Assuming intellectual dishonesty across a whole group of people or discipline is a mistake. Most things are bad but this approach actually blinds you to what is good within the bad and it sets your views in stone and prevents development.
Fair advice. You see this frequently with art, startups, technology, and business in general.
Reminds me of a quote told to me by a very successful entrepreneur: "The best idea I ever had was someone else's"
Bad advice.
At the very best, grosssly incomplete and misleading.
After rejecting what other people like, the best pg can come up with is ... to follow what you like. That's an equally fraught heuristic, though it may be more avaialble for observation and examination.
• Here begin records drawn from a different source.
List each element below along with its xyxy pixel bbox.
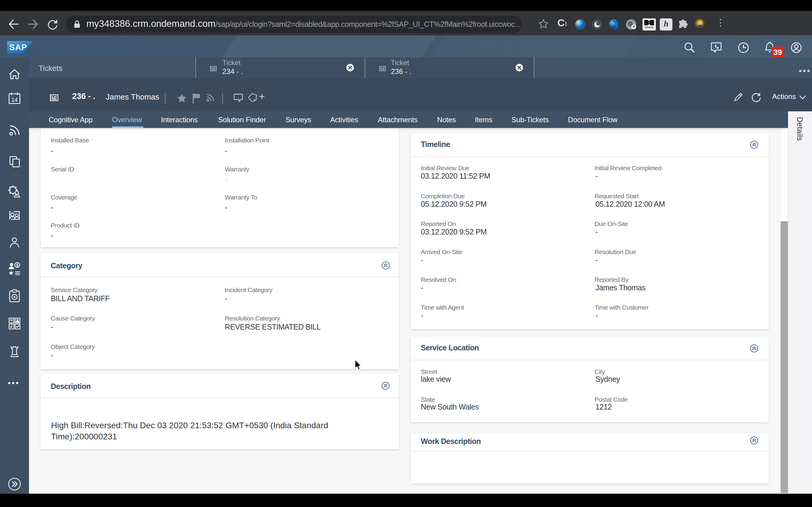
svg-text:14: 14 [11,97,18,103]
svg-text:$: $ [16,263,18,267]
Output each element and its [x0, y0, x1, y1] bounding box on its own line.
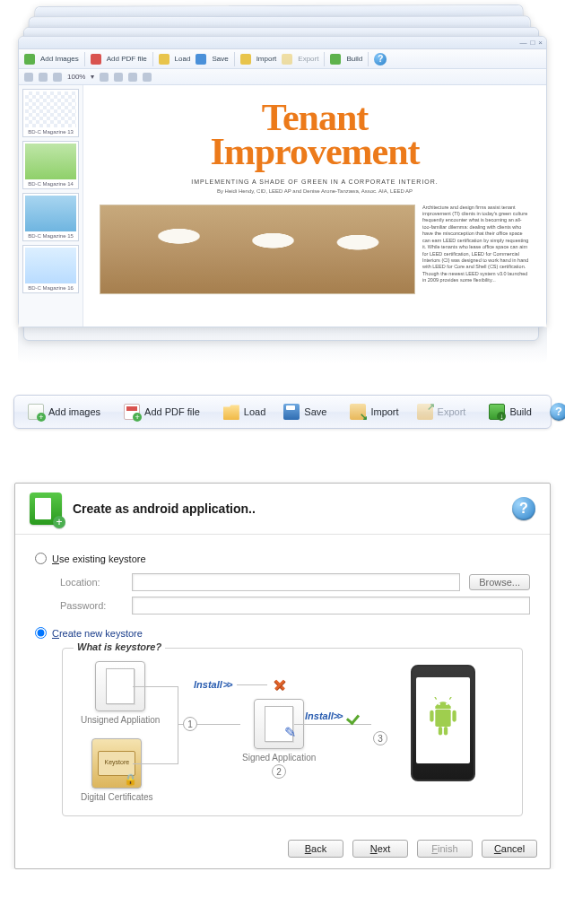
add-images-label: Add Images [40, 55, 79, 63]
document-hero-image [100, 205, 415, 294]
main-toolbar: Add images Add PDF file Load Save Import… [13, 395, 552, 429]
keystore-legend: What is keystore? [74, 641, 165, 652]
radio-create-new[interactable]: Create new keystore [35, 627, 530, 639]
maximize-icon[interactable]: □ [530, 39, 535, 47]
import-icon[interactable] [240, 54, 251, 65]
document-subtitle: IMPLEMENTING A SHADE OF GREEN IN A CORPO… [191, 179, 439, 185]
browse-button[interactable]: Browse... [469, 574, 530, 590]
editor-toolbar-primary: Add Images Add PDF file Load Save Import… [19, 49, 546, 69]
add-pdf-label: Add PDF file [144, 406, 200, 417]
save-button[interactable]: Save [275, 399, 335, 424]
back-button[interactable]: Back [288, 840, 343, 858]
import-label: Import [370, 406, 398, 417]
success-check-icon [347, 710, 363, 722]
next-button[interactable]: Next [352, 840, 408, 858]
help-icon[interactable]: ? [374, 53, 387, 65]
svg-rect-7 [439, 727, 442, 736]
tool-icon[interactable] [114, 73, 123, 82]
import-icon [350, 404, 366, 420]
thumbnail[interactable]: BD-C Magazine 14 [22, 141, 79, 189]
add-pdf-button[interactable]: Add PDF file [116, 399, 208, 424]
tool-icon[interactable] [128, 73, 137, 82]
password-input[interactable] [132, 597, 530, 615]
save-icon [283, 404, 300, 420]
step-1-badge: 1 [183, 717, 197, 731]
step-2-badge: 2 [272, 764, 286, 779]
export-icon [417, 404, 433, 420]
android-robot-icon [423, 697, 463, 744]
radio-use-existing-input[interactable] [35, 553, 47, 564]
signed-app-caption: Signed Application [242, 753, 316, 763]
save-icon[interactable] [196, 54, 206, 65]
svg-rect-6 [452, 710, 456, 722]
editor-window: — □ × Add Images Add PDF file Load Save … [18, 36, 547, 327]
thumbnail-label: BD-C Magazine 15 [25, 233, 76, 239]
export-label: Export [438, 406, 466, 417]
svg-rect-5 [430, 710, 433, 722]
build-icon[interactable] [330, 54, 341, 65]
keystore-diagram: Unsigned Appliation Keystore Digital Cer… [77, 661, 508, 805]
android-phone-node [411, 665, 475, 781]
keystore-info-group: What is keystore? Unsigned Appliation Ke… [62, 648, 523, 816]
dialog-help-icon[interactable]: ? [512, 497, 535, 520]
document-body-text: Architecture and design firms assist ten… [422, 205, 530, 294]
add-pdf-icon[interactable] [91, 54, 101, 65]
thumbnail-label: BD-C Magazine 14 [25, 181, 76, 187]
radio-create-new-input[interactable] [35, 627, 47, 639]
svg-point-1 [446, 703, 448, 706]
add-images-icon[interactable] [24, 54, 35, 65]
folder-open-icon [223, 404, 239, 420]
load-icon[interactable] [159, 54, 170, 65]
unsigned-app-caption: Unsigned Appliation [81, 715, 160, 725]
close-icon[interactable]: × [538, 39, 543, 47]
svg-line-3 [449, 697, 451, 700]
radio-use-existing-label: Use existing keystore [52, 554, 146, 564]
location-label: Location: [60, 577, 123, 588]
thumbnail-label: BD-C Magazine 16 [25, 285, 76, 291]
window-reflection [18, 327, 547, 363]
document-preview[interactable]: Tenant Improvement IMPLEMENTING A SHADE … [83, 85, 546, 327]
radio-create-new-label: Create new keystore [52, 628, 143, 639]
password-label: Password: [60, 600, 123, 611]
tool-icon[interactable] [24, 73, 33, 82]
export-button: Export [409, 399, 474, 424]
location-input[interactable] [132, 573, 460, 591]
add-images-label: Add images [48, 406, 100, 417]
add-images-button[interactable]: Add images [20, 399, 109, 424]
thumbnail-label: BD-C Magazine 13 [25, 129, 76, 135]
svg-rect-4 [435, 710, 450, 727]
create-android-dialog: Create as android application.. ? Use ex… [14, 483, 551, 869]
zoom-level[interactable]: 100% [67, 73, 85, 81]
tool-icon[interactable] [53, 73, 62, 82]
tool-icon[interactable] [100, 73, 109, 82]
digital-cert-caption: Digital Certificates [81, 792, 153, 802]
build-label: Build [509, 406, 531, 417]
tool-icon[interactable] [39, 73, 48, 82]
editor-window-stack: — □ × Add Images Add PDF file Load Save … [0, 0, 565, 368]
load-button[interactable]: Load [215, 399, 274, 424]
help-button[interactable]: ? [547, 400, 565, 423]
build-button[interactable]: Build [481, 399, 539, 424]
editor-toolbar-secondary: 100% ▾ [19, 69, 546, 85]
help-icon: ? [550, 403, 565, 421]
add-pdf-icon [124, 404, 140, 420]
thumbnail[interactable]: BD-C Magazine 13 [22, 89, 79, 137]
tool-icon[interactable] [143, 73, 152, 82]
thumbnail[interactable]: BD-C Magazine 16 [22, 245, 79, 293]
export-icon[interactable] [282, 54, 292, 65]
dialog-footer: Back Next Finish Cancel [15, 832, 550, 868]
install-fail-label: Install >> [194, 679, 231, 690]
page-thumbnails[interactable]: BD-C Magazine 13 BD-C Magazine 14 BD-C M… [19, 85, 83, 327]
save-label: Save [304, 406, 326, 417]
step-3-badge: 3 [373, 731, 387, 745]
editor-titlebar: — □ × [19, 37, 546, 49]
minimize-icon[interactable]: — [519, 39, 526, 47]
svg-rect-8 [444, 727, 448, 736]
import-button[interactable]: Import [342, 399, 406, 424]
radio-use-existing[interactable]: Use existing keystore [35, 553, 530, 564]
thumbnail[interactable]: BD-C Magazine 15 [22, 193, 79, 241]
svg-point-0 [438, 703, 440, 706]
document-byline: By Heidi Hendy, CID, LEED AP and Denise … [217, 188, 413, 194]
cancel-button[interactable]: Cancel [482, 840, 537, 858]
load-label: Load [244, 406, 265, 417]
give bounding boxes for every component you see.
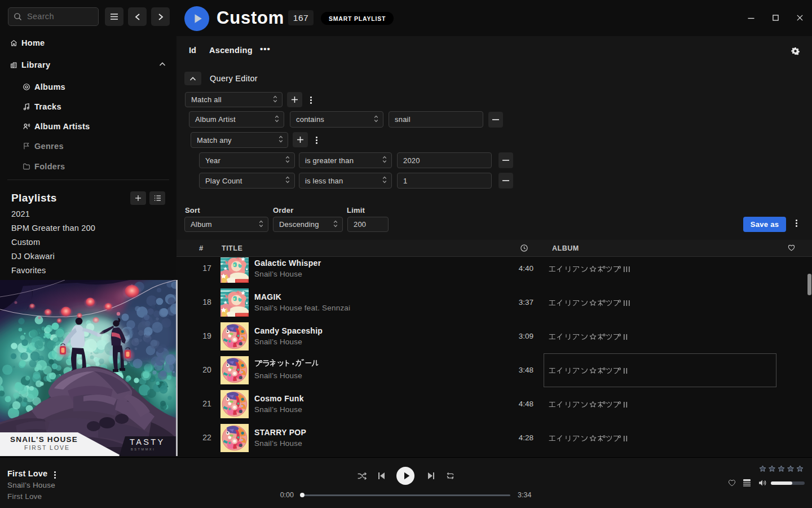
- svg-text:SNAIL’S HOUSE: SNAIL’S HOUSE: [10, 435, 78, 444]
- svg-text:FIRST LOVE: FIRST LOVE: [24, 444, 70, 451]
- svg-text:BSTMMXI: BSTMMXI: [131, 448, 155, 451]
- svg-text:TASTY: TASTY: [130, 437, 165, 446]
Realise that what works does so regardless of appeal. But that there's a great deal which has (near-term) appeal which doesn't work (long-term). Sometimes it's a false start, sometimes it's a fad, sometimes it's cargo-culting, sometimes it's an establishment of common ground which facilitates communication or understanding but not effectiveness.
I'd suggest instead:
Look at what is being practiced, and ask why?
In the case of the short story: the history of literacy, amusement, entertainment, postal delivery, publishing and printing technology, advertising, bundling concepts, and the lack of subsequent alternatives (radio, television), increased literacy, and free time, made the short story a popular format. Different dynamics brought forth the radio serial, soap operas (first on radio, then television, now the White House), sit-coms, movie serials, blockbuster movies, space operas, and comic-book franchise preboot requels.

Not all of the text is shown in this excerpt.